Hall v. Hall, 201 Ill. App. 589 (1916)

Oct. 30, 1916 · Illinois Appellate Court · Gen. No. 22,282
201 Ill. App. 589

James F. Hall, Appellee, v. Mamie E. Hall, Appellant.

Gen. No. 22,282.

1. Divorce, § 70 * —when proceedings wilV not be reviewed on merits. Proceedings on a bill for divorce will not be reviewed on the merits where the case has not been tried as required by law.

2. Divorce—when reference to master unwarranted. Under the present statutes the reference to a master of a contested bill for divorce is unwarranted and without precedent, although prior to the revision of the statutes in 1874 it was the practice to make such references.

3. Divorce—when. hearing by court mandatory. The provision of the Divorce Act, sec. 8 (J. & A. ¶ 4223), that in default cases, where the bill is taken for confessed, the court shall proceed to hear the cause by examination of witnesses in open court, is mandatory, and default cases cannot be otherwise heard.

4. Divorce, § 53a*—when party entitled to jury trial. While a divorce case does not, as do cases at law, stand for trial by jury unless a jury trial is waived, yet either party, on request, is entitled to a jury trial.

Appeal from the Circuit Court of Cook county; the Hon. Charles H. Bowles, Judge, presiding. Heard in this court at the March term, 1916. Petition for certiorari dismissed.

Reversed and remanded with directions.

Opinion filed October 30, 1916.

*590R. C. Merrick, O. T. Crissey and F. L. Barnett, for appellant.
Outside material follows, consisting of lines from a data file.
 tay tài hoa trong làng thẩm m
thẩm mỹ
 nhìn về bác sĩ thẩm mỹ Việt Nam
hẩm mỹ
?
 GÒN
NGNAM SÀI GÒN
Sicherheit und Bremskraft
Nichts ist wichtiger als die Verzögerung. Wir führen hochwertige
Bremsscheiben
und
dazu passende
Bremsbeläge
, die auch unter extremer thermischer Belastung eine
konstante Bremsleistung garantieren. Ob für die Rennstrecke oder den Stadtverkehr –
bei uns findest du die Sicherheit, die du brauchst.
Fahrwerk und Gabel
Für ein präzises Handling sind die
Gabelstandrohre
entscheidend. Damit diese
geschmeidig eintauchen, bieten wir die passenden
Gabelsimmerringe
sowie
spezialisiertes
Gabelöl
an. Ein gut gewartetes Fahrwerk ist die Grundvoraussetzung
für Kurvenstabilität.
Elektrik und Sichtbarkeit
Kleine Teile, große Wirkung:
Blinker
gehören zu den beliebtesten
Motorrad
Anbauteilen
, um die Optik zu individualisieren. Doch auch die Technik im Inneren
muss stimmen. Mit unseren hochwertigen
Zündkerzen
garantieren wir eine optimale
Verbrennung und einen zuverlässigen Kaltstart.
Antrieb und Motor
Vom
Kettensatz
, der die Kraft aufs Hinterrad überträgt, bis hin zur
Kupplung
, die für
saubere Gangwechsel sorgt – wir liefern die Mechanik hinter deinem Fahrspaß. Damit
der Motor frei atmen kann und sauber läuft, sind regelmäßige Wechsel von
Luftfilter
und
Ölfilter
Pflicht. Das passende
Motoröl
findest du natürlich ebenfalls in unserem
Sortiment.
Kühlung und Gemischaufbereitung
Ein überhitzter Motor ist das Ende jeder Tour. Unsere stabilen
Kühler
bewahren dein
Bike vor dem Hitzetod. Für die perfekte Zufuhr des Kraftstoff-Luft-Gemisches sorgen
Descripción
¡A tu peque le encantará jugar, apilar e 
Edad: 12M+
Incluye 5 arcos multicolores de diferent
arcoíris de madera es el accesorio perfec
George W, Ellis, Riohard E. Westbrooks and James G. Cotter, for appellee.

Mr. Justice Holdom

delivered the opinion of the court.

This is a cause matrimonial, in which the husband charges the wife with adultery and asks a divorce for that cause, and the wife countercharges with a cross-bill for separate maintenance. Each party denies the incriminating charges made by the other. From a decree granting a divorce to complainant for the adultery of his wife and denying appellant, the wife, any relief on her cross-bill for separate maintenance, dismissing the same for want of equity, the wife prosecutes this appeal.
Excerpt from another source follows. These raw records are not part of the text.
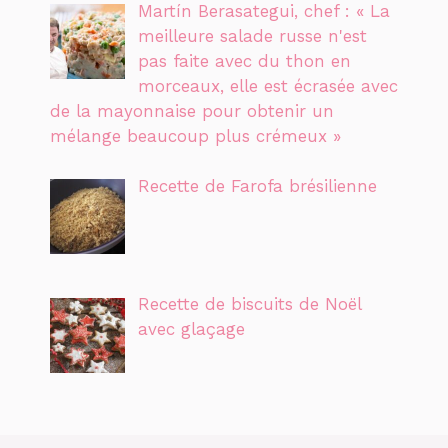
Martín Berasategui, chef : « La
meilleure salade russe n'est
pas faite avec du thon en
morceaux, elle est écrasée avec
de la mayonnaise pour obtenir un
mélange beaucoup plus crémeux »
Recette de Farofa brésilienne
Recette de biscuits de Noël
avec glaçage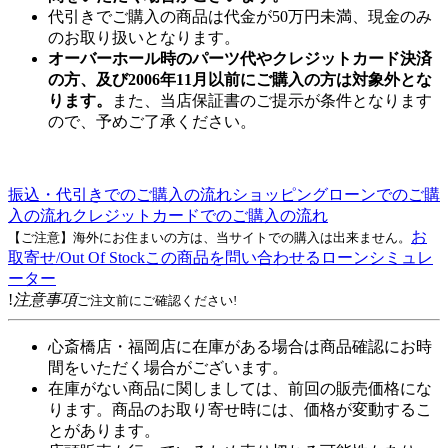
代引きでご購入の商品は代金が50万円未満、現金のみ
のお取り扱いとなります。
オーバーホール時のパーツ代やクレジットカード決済
の方、及び2006年11月以前にご購入の方は対象外とな
ります。
また、当店保証書のご提示が条件となります
ので、予めご了承ください。
振込・代引きでのご購入の流れ
ショッピングローンでのご購
入の流れ
クレジットカードでのご購入の流れ
お
【ご注意】海外にお住まいの方は、当サイトでの購入は出来ません。
取寄せ/Out Of Stock
この商品を問い合わせる
ローンシミュレ
ーター
!
注意事項
ご注文前にご確認ください!
心斎橋店・福岡店に在庫がある場合は商品確認にお時
間をいただく場合がございます。
在庫がない商品に関しましては、前回の販売価格にな
ります。商品のお取り寄せ時には、価格が変動するこ
とがあります。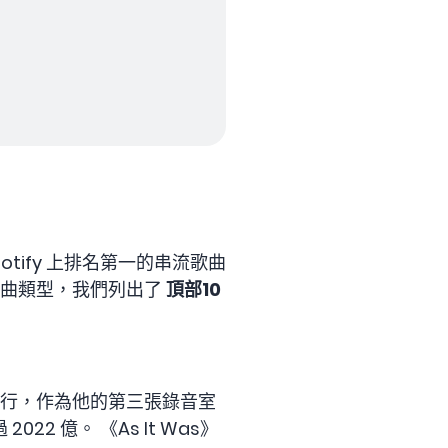
otify 上排名第一的串流歌曲
歌曲類型，我們列出了
頂部10
22 日發行，作為他的第三張錄音室
022 億。 《As It Was》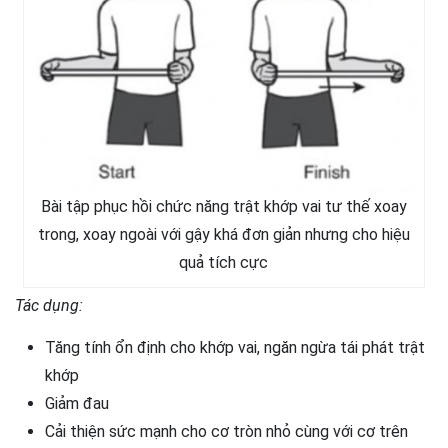
Bài tập phục hồi chức năng trật khớp vai tư thế xoay
trong, xoay ngoài với gậy khá đơn giản nhưng cho hiệu
quả tích cực
Tác dụng:
Tăng tính ổn định cho khớp vai, ngăn ngừa tái phát trật
khớp
Giảm đau
Cải thiện sức mạnh cho cơ tròn nhỏ cùng với cơ trên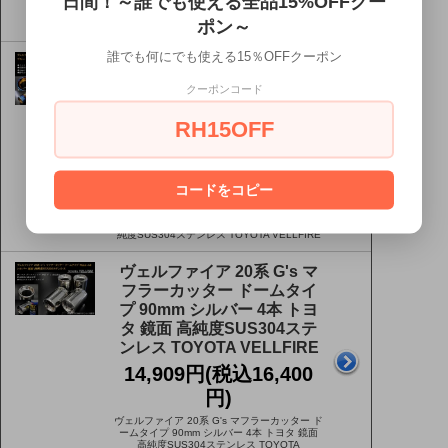
日間！～誰でも使える全品15%OFFクー
ーロタイプ 90mm シルバー 耐熱ブラック塗装
4本 トヨタ 鏡面 スラッシュカット 高純度
ポン～
SUS304ステンレス TOYOTA VELLFIRE
誰でも何にでも使える15％OFFクーポン
ヴェルファイア 20系 G's マ
フラーカッター ドームタイ
クーポンコード
プ 90mm ブルー 4本 トヨタ
鏡面 高純度SUS304ステンレ
RH15OFF
ス TOYOTA VELLFIRE
16,818円(税込18,500
円)
コードをコピー
ヴェルファイア 20系 G's マフラーカッター ド
ームタイプ 90mm ブルー 4本 トヨタ 鏡面 高
純度SUS304ステンレス TOYOTA VELLFIRE
ヴェルファイア 20系 G's マ
フラーカッター ドームタイ
プ 90mm シルバー 4本 トヨ
タ 鏡面 高純度SUS304ステ
ンレス TOYOTA VELLFIRE
14,909円(税込16,400
円)
ヴェルファイア 20系 G's マフラーカッター ド
ームタイプ 90mm シルバー 4本 トヨタ 鏡面
高純度SUS304ステンレス TOYOTA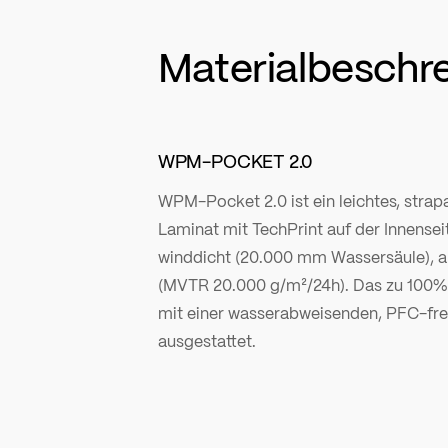
Materialbeschr
WPM-POCKET 2.0
WPM-Pocket 2.0 ist ein leichtes, strap
Laminat mit TechPrint auf der Innensei
winddicht (20.000 mm Wassersäule), a
(MVTR 20.000 g/m²/24h). Das zu 100% 
mit einer wasserabweisenden, PFC-fre
ausgestattet.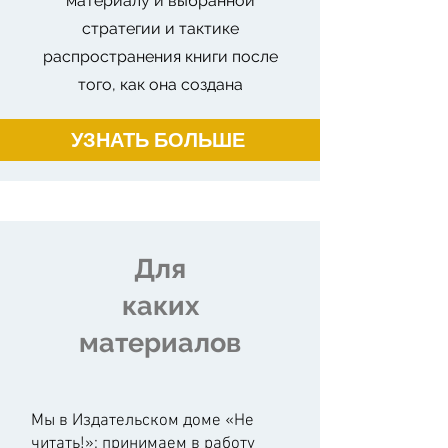
материалу и выбранной
стратегии и тактике
распространения книги после
того, как она создана
УЗНАТЬ БОЛЬШЕ
Для
каких
материалов
Мы в Издательском доме «Не
читать!»: принимаем в работу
The issues joined consisted of the bill and the answer of defendant thereto. On the cross-bill of the wife for separate maintenance the issues rested in the cross-bill, answer thereto and replication to the answer. In this state of the issue the cause was referred generally to a master, who took the proofs of the parties and found in favor of appellant on her cross-bill for separate maintenance and against complainant on his original bill for divorce.
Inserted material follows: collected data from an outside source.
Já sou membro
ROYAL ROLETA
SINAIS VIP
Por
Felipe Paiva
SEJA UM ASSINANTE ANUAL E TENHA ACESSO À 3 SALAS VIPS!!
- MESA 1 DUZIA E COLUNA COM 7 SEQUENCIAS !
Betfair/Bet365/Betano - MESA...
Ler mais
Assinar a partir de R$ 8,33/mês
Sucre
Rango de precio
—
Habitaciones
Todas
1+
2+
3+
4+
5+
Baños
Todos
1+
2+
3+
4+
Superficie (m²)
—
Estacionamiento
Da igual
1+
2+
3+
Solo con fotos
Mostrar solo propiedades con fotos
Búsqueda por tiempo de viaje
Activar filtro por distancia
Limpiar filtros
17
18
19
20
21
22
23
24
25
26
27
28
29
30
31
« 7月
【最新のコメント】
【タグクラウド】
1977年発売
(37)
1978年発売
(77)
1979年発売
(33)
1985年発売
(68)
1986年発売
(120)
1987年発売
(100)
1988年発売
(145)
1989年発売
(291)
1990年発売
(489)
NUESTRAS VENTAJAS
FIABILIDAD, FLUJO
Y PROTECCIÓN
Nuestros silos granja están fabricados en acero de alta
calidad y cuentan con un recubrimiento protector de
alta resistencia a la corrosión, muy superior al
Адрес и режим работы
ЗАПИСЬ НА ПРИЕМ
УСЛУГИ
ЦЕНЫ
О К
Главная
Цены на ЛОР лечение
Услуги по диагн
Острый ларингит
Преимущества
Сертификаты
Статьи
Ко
In the condition of the record our review upon the merits would be improper. This case has not been tried as the statutes and the law of this State require. The reference of the cause to a master was unwarranted and without precedent. Before the revision of the statutes in 1874 the chancellor might proceed in a default case to hear the case in open court; but it was the practice to refer such causes to a master. This practice gave rise to much scandal in divorce cases and gave to Chicago the reputation of being a mecca for *591disgruntled and dissatisfied married people, where divorce was speedily accomplished. To abolish such scandals the present statute was enacted, which provides that in default cases, where the bill is taken as confessed, “the court shall proceed to hear the cause by examination of witnesses in open court.” This act is mandatory and default divorce causes cannot be heard except in open court. While there is no express provision in the statute inhibiting reference of a contested divorce cause to a master to take proofs and report his conclusions of law and fact thereon, still we are firmly of the opinion that the spirit of the law is contrary to the permitting of any such practice. We know of no instance other than the one at bar since the Act of 1874 (J. & A. ¶ 4215 et seq.), in which a divorce case, contested or uncontested, has been referred to a master for hearing. Counsel cite no such case and an independent search has failed to disclose any.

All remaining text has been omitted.